The integrated units implemented in the form of software functional units described above may be stored in a computer readable storage medium. The software functional unit is stored in a storage medium, and includes several instructions for causing a computer device (which may be a personal computer, a server, or a network device, etc.) to perform part of the steps of the methods described in the embodiments of the present application.

Although the present application is disclosed above, the present application is not limited thereto. Various changes and modifications may be made by one skilled in the art without departing from the spirit and scope of the invention, and the scope of the invention shall be defined by the appended claims.

Claims (8)

1. A memory management method, comprising:

receiving a read request or a write request, the read request or the write request comprising a virtual address;

performing hit test on the virtual address in a page directory to obtain a hit result, wherein the page directory comprises page table granularity indicating information, and the page table granularity indicating information is used for indicating the granularity of paging and selecting the granularity of paging and switching between different page tables;

and searching physical addresses in a memory corresponding to the virtual address in a corresponding page table according to the hit result, wherein the page table has the page granularity indicated by the page table granularity indication information, and for the same physical address range in the memory, a plurality of zero-order page tables with different page granularities point to the address range, the page table entries of a first-order page table point to the head addresses of the zero-order page tables with different page granularities, a plurality of pointers in the first-order page table are provided with valid marks, the pointers respectively indicate that page table entries in the zero-order page tables with different page granularities covering the same virtual address range are valid, and unified cache is adopted to store each physical address.

2. The memory management method according to claim 1, wherein said hit testing said virtual address in the page directory comprises:

and carrying out hit test on the page directory entry in at least one stage of address translation bypass buffer according to the virtual address, wherein the page directory entry in the address translation bypass buffer comprises the page table granularity indication information.

3. The memory management method according to claim 2, wherein the searching the physical address corresponding to the virtual address in the corresponding page table according to the hit result includes:

if the hit result is hit, determining the address of at least one stage of page table according to the address information in the page directory entry of the stage one address translation bypass buffer and the page table granularity indication information;

and querying the at least one stage of page table according to the virtual address to obtain the physical address.

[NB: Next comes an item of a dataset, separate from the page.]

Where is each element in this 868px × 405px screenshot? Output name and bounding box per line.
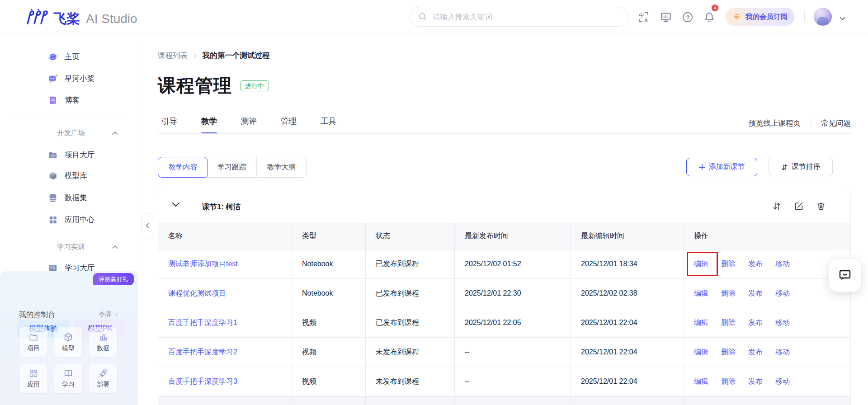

4. The memory management method of claim 1 wherein the page granularity comprises 4KB and 64KB, physical addresses in a plurality of page tables indicating pages of 64KB page granularity are adjacently disposed in the unified cache.

5. A graphics processing unit, comprising:

an engine for generating a read request or a write request, the read request or the write request comprising a virtual address;

a memory management unit for performing the steps of the memory management method according to any one of claims 1 to 4.

6. The graphics processing unit of claim 5, comprising:

the input end of the memory management unit is coupled with the output end of the graphic processor cluster;

and/or a dynamic memory controller, wherein the input end of the memory management unit is coupled with the output end of the dynamic memory controller.

7. A computer readable storage medium having stored thereon a computer program, which when executed by a processor performs the steps of the memory management method according to any of claims 1 to 4.

8. Terminal device comprising a memory and a processor, said memory having stored thereon a computer program, characterized in that said processor performs the steps of the memory management method according to any of claims 1 to 4 or comprises a graphics processing unit according to claim 5 or 6.